To Banglore or not Banglore
Undergraduate life ran its course almost two years ago. Throughout undergrad, the existential crisis of choosing between research and job life haunted my conscious. The nerve-jittery remembrances of a naive 3-rd year intern comprises of spent restless nights thinking about whether or not to PhD, what lies in the industry life, and what would life be in each scenario.
Today, after a year and half from graduating, I write this as sit by the desk in one of the best room-views a 24 year old could imagine. More often than not, I find myself engrossed in the distilling aporia- am I where I wanted to be? This feeeling, is something that I have suppressed for over a year and a half now, and the longer I dwell in this supression, the arduous it becomes to face it when it resurfaces.
I am writing this sitting on my desk in Atlanta, looking over the GaTech campus from over my window, and the cars swinging by fast on the highway. The campus looks beautiful, with the stadiums and the lighting on the streets. However, this feeling is as empty as the streets are lit up in amber. Life is different here. Neither like your staple sitcom featuring the extroverted Michael Scott in your workplace, nor meeting the same friend group in a cafe or a bar. It is for sure different in socializing, challenging to meet people that share the same interest that you- a bad habbit that IIT Bombay has grown on me. I do not make connections without conversations, it was never activity based for me. These past year and a hald has changed me a lot, I like dancing way more than I used to, but it feels weird to just know the faces you have danced with every week, not knowing their names or what they do apart from dancing in their lives. I mean how much can you exchange in a 3 minute dance. Sure, with time things might change, but does it have to be this ostensible? Is it going to be this all along? It is disheartening to believe that such simple pleasures of life are withdrawn from us, right as we are at the verge of begining our personal lives. What good is youth if all of it is to be spent thinking about what we want and coveting over candid experiences.

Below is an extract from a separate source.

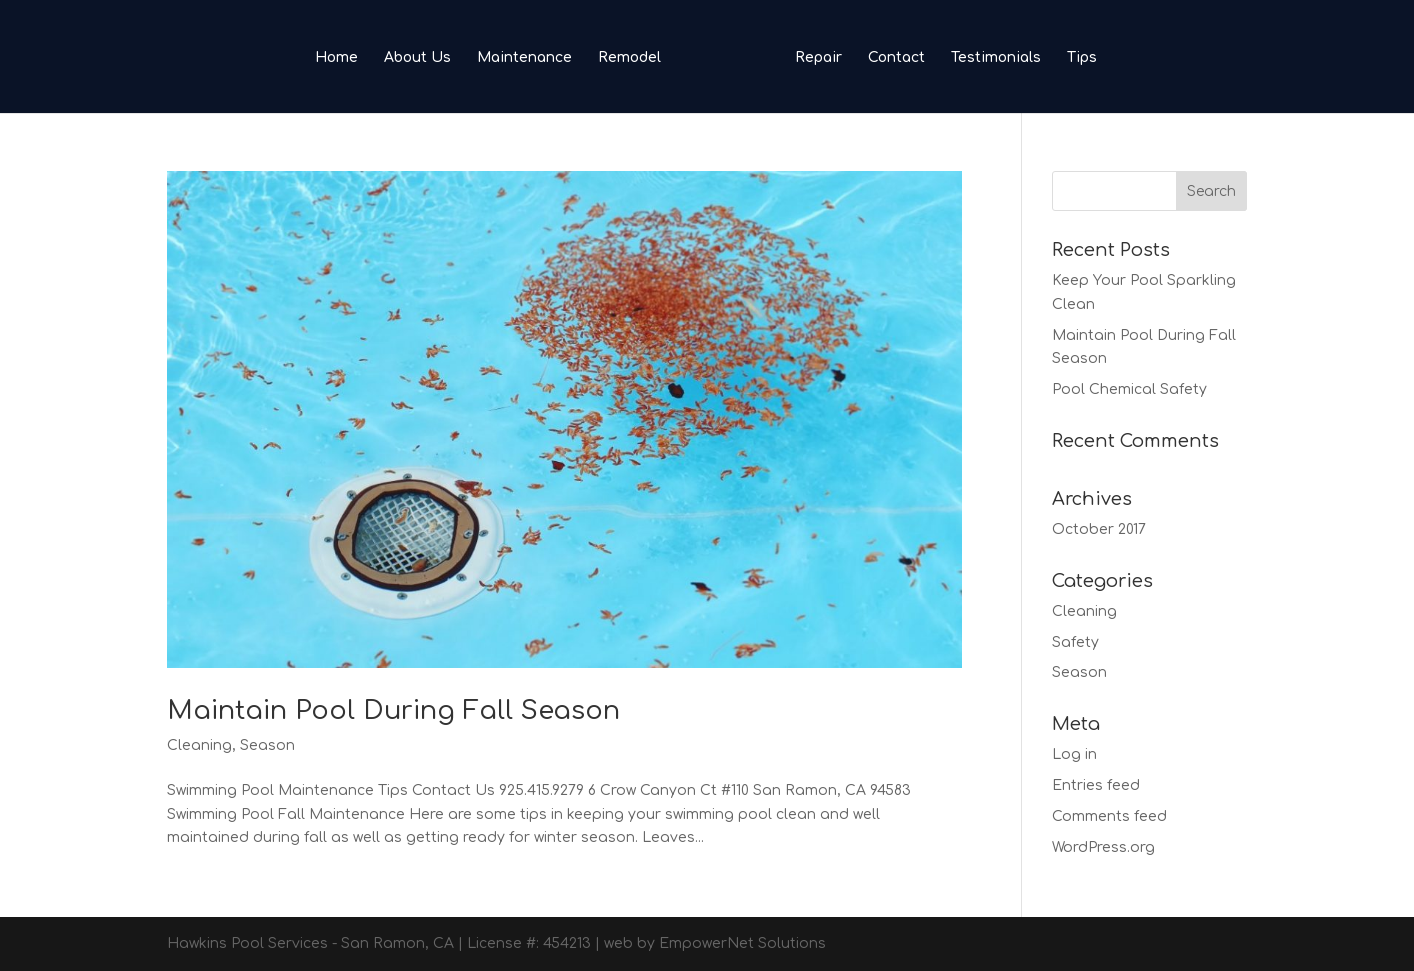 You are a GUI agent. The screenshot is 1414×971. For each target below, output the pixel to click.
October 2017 (1099, 529)
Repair (818, 58)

Life is also great in Atlanta, in terms of work, the very thing that I chose over personal life in India. I feel grateful that at the very least the thing that I gave importance over to personal life while battling over the confusion is going good till now and as I can see in my foreseeable future. I might be in the best standing career wise, and the epitome of what my undergrad self dreamt about.
Still, I wish I were riding my motorbike in Banglore,
I wish I were having tea at any hour of the night.
I wish I were out all night, with people on the streets which feel like home, in Mumbai.
I miss my friends, which would have been a few minutes away and we would chill in some
cafe or bakery or pub, trying to gell in new groups which play pickleball for namesake,
adapt hobbies to have conversations at length and make new friends.
I wish I never had to face this confusion,
I wish I can live the most out of whatever I can in this lifetime, and
I wish everyone in the world can experience so.